The main objective for these sub-Saharan migrants is still to cross the Mediterranean. In 2022 they accounted for half of the 38,000 people picked up in small boats off the coast of Tunisia. The people-trafficking industry is dominated by well-tested networks based notably in Sfax, which handle everything from boatbuilding to obtaining information from the police to avoid interception. They are thought to be making over a million dollars a month.
Meanwhile, the EU has entrusted the management of its southern border to the Maghreb countries. Tunisia, which has been moving towards democracy since 2011 and is more socially acceptable than Libya and more cooperative than Algeria, is the ideal partner for this. Cooperation with the EU’s migration policy is now an explicit condition for economic aid. While the UN Refugee Agency (UNHCR) and the International Organisation for Migration respectively handle refugee processing and ‘voluntary’ repatriations, EU member states (Italy in particular) are steadily giving more funding to Tunisia to strengthen coordination on maritime border surveillance.
However, Romdhane Ben Amor, spokesman for the Tunisian Forum for Economic and Social Rights, believes that ‘these measures are not enough for the Italians.’ With the aim of slowing the influx of migrants, Rome is urging the Tunisian authorities to increase the pressure on sub-Saharan migrants. The easiest way to do that is to create a climate of fear that will encourage those already here to leave and dissuade others from coming.’ On 18 January, around a month before the police crackdown on irregular migrants began, Italy’s foreign minister Antonio Tajani and interior minister Matteo Piantedosi were in Tunis to talk about combatting clandestine migration. Saied’s 21 February remarks were a response to public opinion, as much in Italy and across the EU as in Tunisia.
With Tunisia on the verge of defaulting on its debt, Giorgia Meloni’s government has agreed to plead its case with international lenders. That will be a tall order: the International Monetary Fund has made its $1.9bn rescue package over four years conditional on austerity, but on 6 April Saied denounced this as ‘foreign diktats that will lead to more poverty’.

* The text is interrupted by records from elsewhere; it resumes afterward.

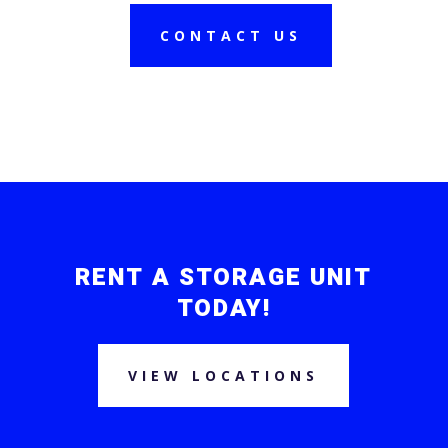
CONTACT US
RENT A STORAGE UNIT
TODAY!
VIEW LOCATIONS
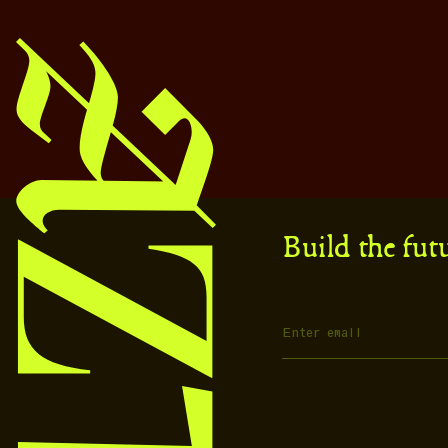
Build the fut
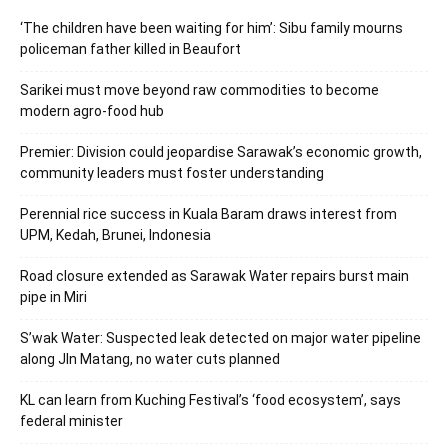
‘The children have been waiting for him’: Sibu family mourns
policeman father killed in Beaufort
Sarikei must move beyond raw commodities to become
modern agro-food hub
Premier: Division could jeopardise Sarawak’s economic growth,
community leaders must foster understanding
Perennial rice success in Kuala Baram draws interest from
UPM, Kedah, Brunei, Indonesia
Road closure extended as Sarawak Water repairs burst main
pipe in Miri
S’wak Water: Suspected leak detected on major water pipeline
along Jln Matang, no water cuts planned
KL can learn from Kuching Festival’s ‘food ecosystem’, says
federal minister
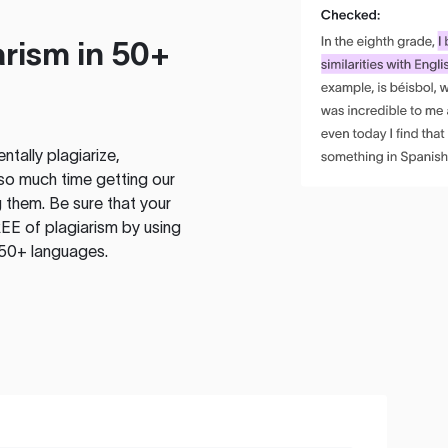
rism in 50+
tally plagiarize,
so much time getting our
 them. Be sure that your
EE of plagiarism by using
 50+ languages.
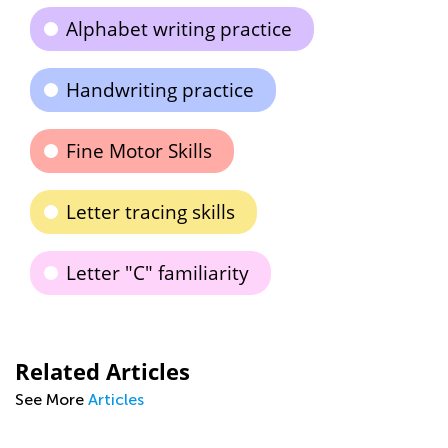
Alphabet writing practice
Handwriting practice
Fine Motor Skills
Letter tracing skills
Letter "C" familiarity
Related Articles
See More
Articles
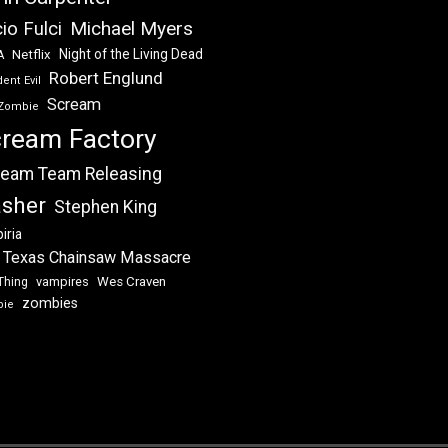
Michael Myers
io Fulci
Night of the Living Dead
Netflix
A
Robert Englund
ent Evil
Scream
Zombie
ream Factory
eam Team Releasing
asher
Stephen King
iria
 Texas Chainsaw Massacre
vampires
Wes Craven
Thing
zombies
bie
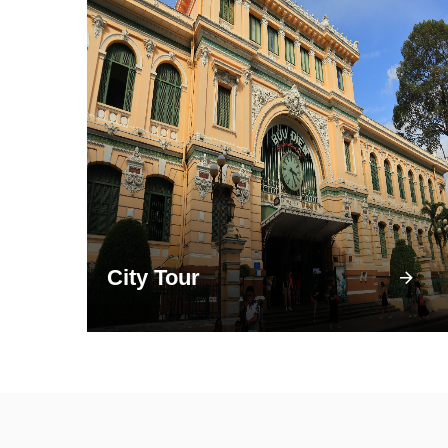
City Tour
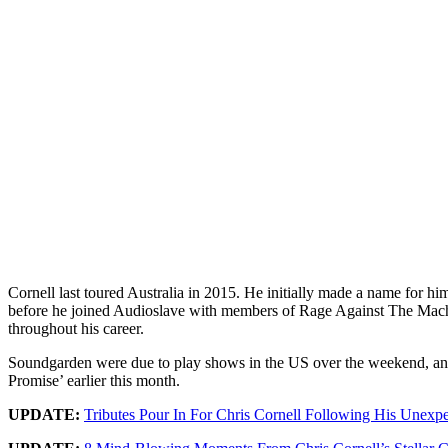
Cornell last toured Australia in 2015. He initially made a name for hi
before he joined Audioslave with members of Rage Against The Machi
throughout his career.
Soundgarden were due to play shows in the US over the weekend, and 
Promise’ earlier this month.
UPDATE:
Tributes Pour In For Chris Cornell Following His Unexp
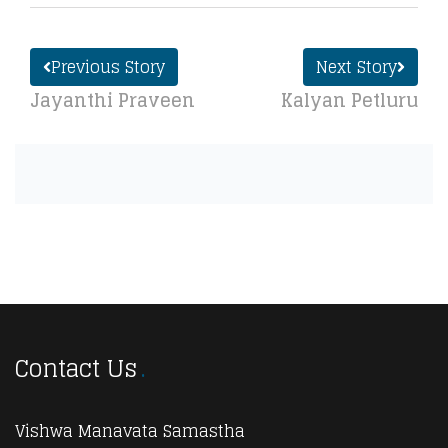
Previous Story
Next Story
Jayanthi Praveen
Kalyan Petluru
Contact Us
Vishwa Manavata Samastha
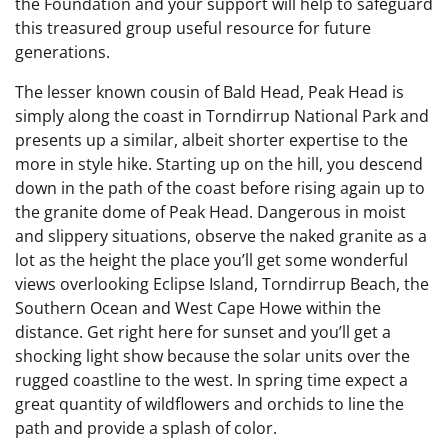
the Foundation and your support will help to safeguard
this treasured group useful resource for future
generations.
The lesser known cousin of Bald Head, Peak Head is
simply along the coast in Torndirrup National Park and
presents up a similar, albeit shorter expertise to the
more in style hike. Starting up on the hill, you descend
down in the path of the coast before rising again up to
the granite dome of Peak Head. Dangerous in moist
and slippery situations, observe the naked granite as a
lot as the height the place you’ll get some wonderful
views overlooking Eclipse Island, Torndirrup Beach, the
Southern Ocean and West Cape Howe within the
distance. Get right here for sunset and you’ll get a
shocking light show because the solar units over the
rugged coastline to the west. In spring time expect a
great quantity of wildflowers and orchids to line the
path and provide a splash of color.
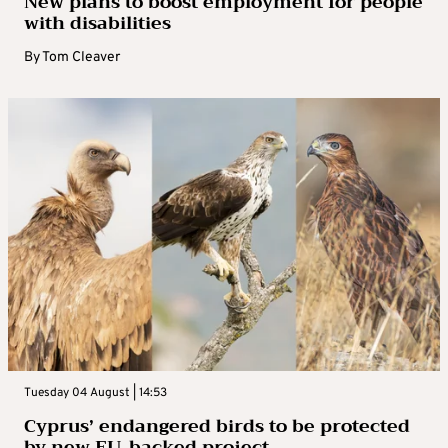
New plans to boost employment for people
with disabilities
By
Tom Cleaver
Tuesday 04 August | 14:53
Cyprus’ endangered birds to be protected
by new EU-backed project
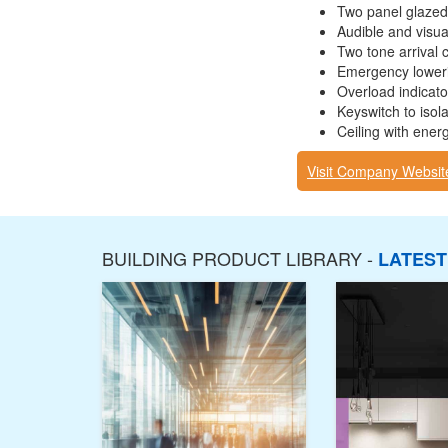
Two panel glazed
Audible and visual
Two tone arrival 
Emergency loweri
Overload indicato
Keyswitch to isolat
Ceiling with energ
Visit Company Websit
BUILDING PRODUCT LIBRARY -
LATES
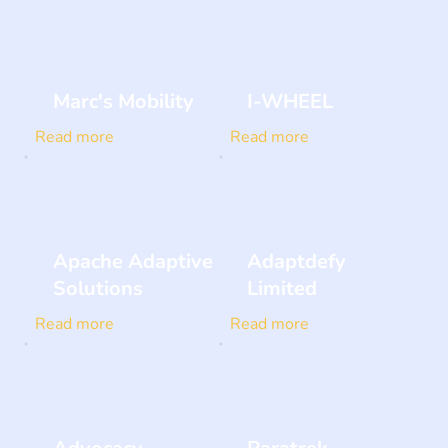
Marc's Mobility
I-WHEEL
Read more
Read more
Apache Adaptive
Adaptdefy
Solutions
Limited
Read more
Read more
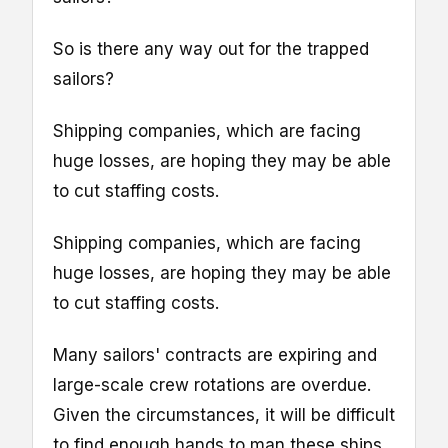
So is there any way out for the trapped
sailors?
Shipping companies, which are facing
huge losses, are hoping they may be able
to cut staffing costs.
Shipping companies, which are facing
huge losses, are hoping they may be able
to cut staffing costs.
Many sailors' contracts are expiring and
large-scale crew rotations are overdue.
Given the circumstances, it will be difficult
to find enough hands to man these ships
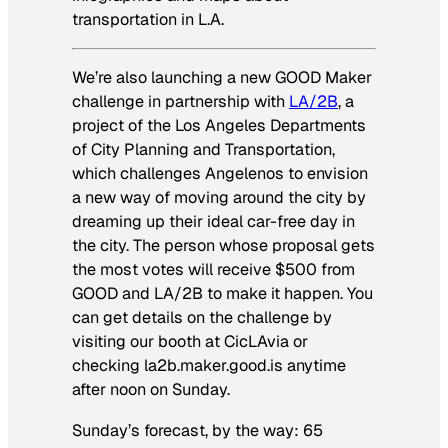
transportation in L.A.
We’re also launching a new GOOD Maker
challenge in partnership with
LA/2B
, a
project of the Los Angeles Departments
of City Planning and Transportation,
which challenges Angelenos to envision
a new way of moving around the city by
dreaming up their ideal car-free day in
the city. The person whose proposal gets
the most votes will receive $500 from
GOOD and LA/2B to make it happen. You
can get details on the challenge by
visiting our booth at CicLAvia or
checking la2b.maker.good.is anytime
after noon on Sunday.
Sunday’s forecast, by the way: 65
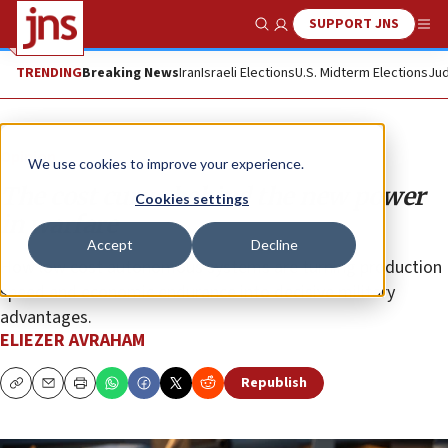
SUPPORT JNS
Show Search
Me
TRENDING
Breaking News
Iran
Israeli Elections
U.S. Midterm Elections
Jud
Opinion
We use cookies to improve your experience.
The cost curve behind the new power
Cookies settings
in warfare
Accept
Decline
How low cost autonomous systems are turning production
speed and economic endurance into decisive military
advantages.
ELIEZER AVRAHAM
Republish
Copy
Email
Print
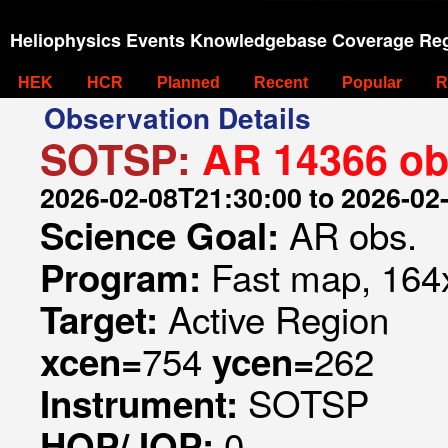
Heliophysics Events Knowledgebase Coverage Reg
HEK
HCR
Planned
Recent
Popular
R
Observation Details
SOTSP:
AR 14366 ob
2026-02-08T21:30:00 to 2026-02
AR obs.
Science Goal:
Fast map, 164x
Program:
Active Region
Target:
754
262
xcen=
ycen=
SOTSP
Instrument:
0
HOP/JOP:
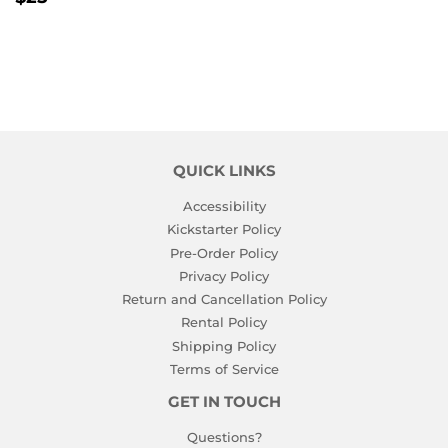
PRICE
QUICK LINKS
Accessibility
Kickstarter Policy
Pre-Order Policy
Privacy Policy
Return and Cancellation Policy
Rental Policy
Shipping Policy
Terms of Service
GET IN TOUCH
Questions?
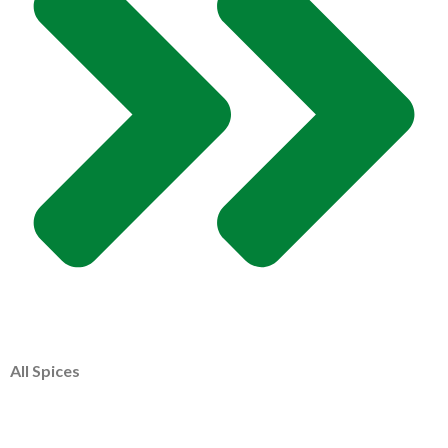
All Spices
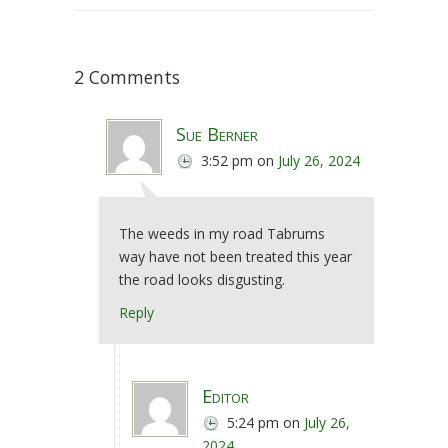
2 Comments
Sue Berner
3:52 pm
on
July 26, 2024
The weeds in my road Tabrums
way have not been treated this year
the road looks disgusting.
Reply
Editor
5:24 pm
on
July 26,
2024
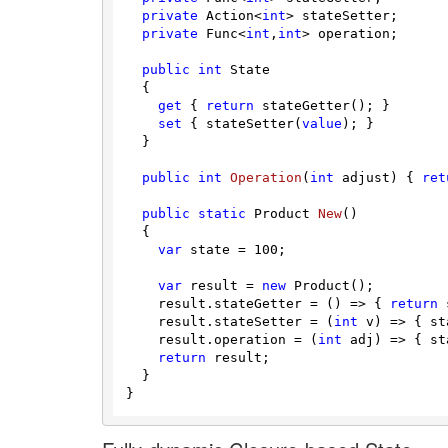
private
 Action<
int
> stateSetter;

private
 Func<
int
,
int
> operation;

public
int
 State

  {

get
 { 
return
 stateGetter(); }

set
 { stateSetter(
value
); }

  }

public
int
Operation
(
int
 adjust
)
 { 
ret
public
static
 Product 
New
(
)
  {

var
 state = 
100
;

var
 result = 
new
 Product();

    result.stateGetter = () => { 
return
 
    result.stateSetter = (
int
 v) => { st
    result.operation = (
int
 adj) => { st
return
 result;

  }
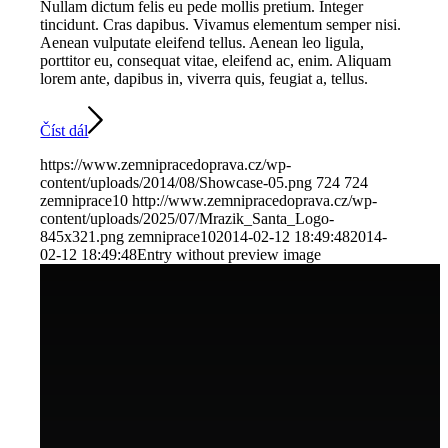
Nullam dictum felis eu pede mollis pretium. Integer
tincidunt. Cras dapibus. Vivamus elementum semper nisi.
Aenean vulputate eleifend tellus. Aenean leo ligula,
porttitor eu, consequat vitae, eleifend ac, enim. Aliquam
lorem ante, dapibus in, viverra quis, feugiat a, tellus.
Číst dál
https://www.zemnipracedoprava.cz/wp-
content/uploads/2014/08/Showcase-05.png
724
724
zemniprace10
http://www.zemnipracedoprava.cz/wp-
content/uploads/2025/07/Mrazik_Santa_Logo-
845x321.png
zemniprace10
2014-02-12 18:49:48
2014-
02-12 18:49:48
Entry without preview image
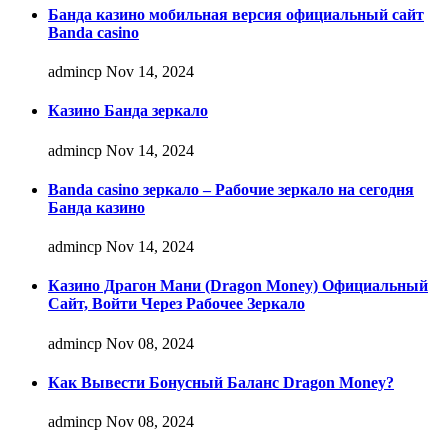
Банда казино мобильная версия официальный сайт
Banda casino
admincp
Nov 14, 2024
Казино Банда зеркало
admincp
Nov 14, 2024
Banda casino зеркало – Рабочие зеркало на сегодня
Банда казино
admincp
Nov 14, 2024
Казино Драгон Мани (Dragon Money) Официальный
Сайт, Войти Через Рабочее Зеркало
admincp
Nov 08, 2024
Как Вывести Бонусный Баланс Dragon Money?
admincp
Nov 08, 2024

Meanwhile, Tunisia’s diplomats are trying to soften the impact of Saied’s remarks about migrants on relations with sub-Saharan African countries. On 5 March the government announced measures to make it easier for sub-Saharans to regularise their immigration status if they qualify for a visa (students in particular) and reduced penalties for overstaying. But the basic aim is still to keep would-be immigrants out.
Saied’s posturing prevents Tunisians from looking beyond the simplistic choice between a security-based approach to migration (migrants are dangerous) and one based on morality (racism is bad), and formulating their own policy. This needs to be aligned with the rest of the continent and to reflect the new reality of migration in Africa.